25 758
Wijziging van de Luchtvaartwet met betrekking tot de bevoegdheden ter voorkoming van overschrijding van grenswaarden

A
ADVIES RAAD VAN STATE EN NADER RAPPORT1

Hieronder zijn opgenomen het advies van de Raad van State d.d. 14 november 1997 en het nader rapport d.d. 21 november 1997, aangeboden aan de Koningin door de minister van Verkeer en Waterstaat. Het advies van de Raad van State is cursief afgedrukt.

Bij Kabinetsmissive van 12 november 1997, no. 97.005470, heeft Uwe Majesteit, op voordracht van de Minister van Verkeer en Waterstaat, bij de Raad van State ter overweging aanhangig gemaakt het voorstel van wet met memorie van toelichting, houdende wijziging van de Luchtvaartwet met betrekking tot de bevoegdheden ter voorkoming van overschrijding van grenswaarden.

Blijkens de mededeling van de Directeur van Uw Kabinet van 12 november 1997, nr. 97.005470, machtigde Uwe Majesteit de Raad van State zijn advies inzake het bovenvermelde voorstel van wet rechtstreeks aan mij aan te doen toekomen. Dit advies, gedateerd 14 november 1997, nr. W09.97.0644, bied ik u hierbij aan.

1. Het voorgestelde artikel 30b, tweede lid, onder c, van de Luchtvaartwet wekt – in het bijzonder door het woord «dient» – de indruk dat door de exploitant nimmer andere dan de expliciet in het gebruiksplan vermelde maatregelen zouden behoeven te worden genomen. De Raad van State neemt aan dat dit niet de bedoeling is en dat de exploitant gehouden blijft zo nodig ook andere – om welke reden dan ook niet in het gebruiksplan voorkomende – maatregelen te nemen die een bijdrage kunnen leveren tot het niet overschrijden van de geluidszones. De Raad beveelt aan de tekst op dit punt aan te passen.

1. Anders dan de Raad van State veronderstelt, is het wel degelijk de bedoeling, dat de exploitant in het (openbare) gebruiksplan in beginsel de door hem te nemen maatregelen opneemt. Deze maatregelen kunnen, en zullen in veel gevallen ook, ernstige gevolgen hebben voor de op de luchthaven opererende luchtvaartmaatschappijen en andere bedrijven. Zij dienen tijdig op de hoogte te zijn van wat zij eventueel kunnen verwachten.

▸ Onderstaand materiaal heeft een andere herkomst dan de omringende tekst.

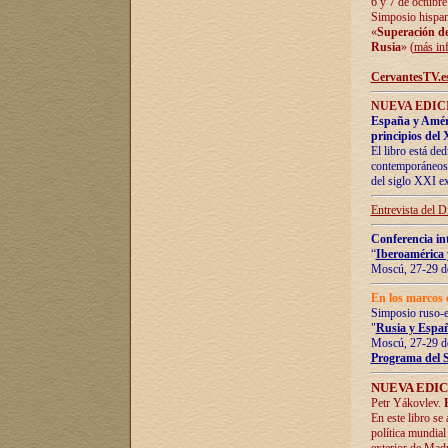
6 y 7 de octubre
Simposio hispan
«
Superación de 
Rusia
» (
más in
CervantesTV.e
NUEVA EDICI
España y Améric
principios del 
El libro está de
contemporáneos -
del siglo XXI ex
Entrevista del 
Conferencia in
“
Iberoamérica 
Moscú, 27-29 de
En los marcos 
Simposio ruso-
"
Rusia y Españ
Moscú, 27-29 de
Programa del 
NUEVA EDIC
Petr Yákovlev.
En este libro se
política mundial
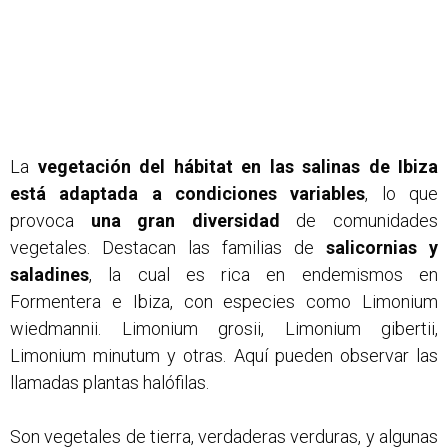
La
vegetación del hábitat en las salinas de Ibiza
está adaptada a condiciones variables
, lo que
provoca
una gran diversidad
de comunidades
vegetales. Destacan las familias de
salicornias y
saladines
, la cual es rica en endemismos en
Formentera e Ibiza, con especies como Limonium
wiedmannii. Limonium grosii, Limonium gibertii,
Limonium minutum y otras. Aquí pueden observar las
llamadas plantas halófilas.
Son vegetales de tierra, verdaderas verduras, y algunas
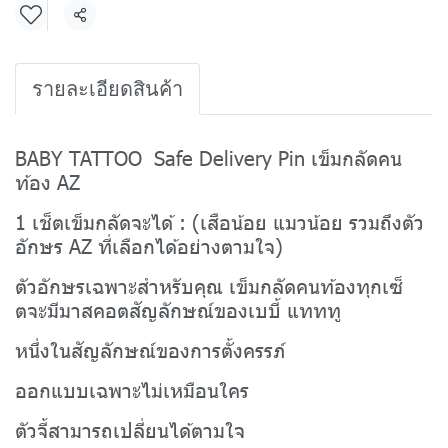
แชร์
รายละเอียดสินค้า
BABY TATTOO Safe Delivery Pin เข็มกลัดคน
ท้อง AZ
1 เช็ตเข็มกลัดจะได้ : (เสือน้อย แมวน้อย รวมถึงตัว
อักษร AZ ที่เลือกได้อย่างตามใจ)
ตัวอักษรเฉพาะสำหรับคุณ เข็มกลัดคนท้องทุกเซ็
ตจะมีมาสคอตสัญลักษณ์ของเบบี้ แทททู
หนึ่งในสัญลักษณ์ของการตั้งครรภ์
ออกแบบเฉพาะไม่เหมือนใคร
ตัวจี้สามารถเปลี่ยนได้ตามใจ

Teneinde toch aan het bezwaar van de Raad tegemoet te komen, is in de tekst van het wetsvoorstel opgenomen, dat in het gebruiksplan de maatregelen worden opgenomen, die de exploitant «in ieder geval» neemt om binnen de geluidszones te blijven. Hiermee wordt de door de Raad aanbevolen flexibiliteit zoveel mogelijk bereikt.

Met deze formulering wordt tevens bereikt, dat in het gebruiksplan een duidelijke indicatie wordt aangegeven van het moment, waarop de Minister van Verkeer en Waterstaat kan ingrijpen.

2. Voor enkele redactionele kanttekeningen verwijst het college naar de bij het advies behorende bijlage.

2. De redactionele kanttekeningen zijn verwerkt.

De Raad van State geeft U in overweging het voorstel van wet te zenden aan de Tweede Kamer der Staten-Generaal, nadat aan het vorenstaande aandacht zal zijn geschonken.

De Vice-President van de Raad van State,

H. D. Tjeenk Willink

Ik moge U verzoeken het hierbij gevoegde voorstel van wet en de memorie van toelichting aan de Tweede Kamer der Staten-Generaal te zenden.

De Minister van Verkeer en Waterstaat,

A. Jorritsma-Lebbink

Bijlage bij het advies van de Raad van State van 14 november 1997, no. W09.97.0644, met redactionele kanttekeningen die de Raad in overweging geeft.

– Ten aanzien van het opschrift aanwijzing 106, tweede lid, van de Aanwijzingen voor de regelgeving in acht nemen.

– De eerste volzin van Artikel I, onder B, vervangen door: In artikel 35 wordt na het eerste lid onder vernummering van het tweede lid in derde lid ingevoegd:

– In de memorie van toelichting de verwijzing naar «kamerstukken II 1991/92, 22 750, nr. 3» wijzigen in: kamerstukken II 1991/92, 22 570, nr. 3.


XNoot
1

De tekst van het voorstel van wet en van de memorie van toelichting zoals voorgelegd aan de Raad van State is ter inzage gelegd bij de afdeling Parlementaire Documentatie.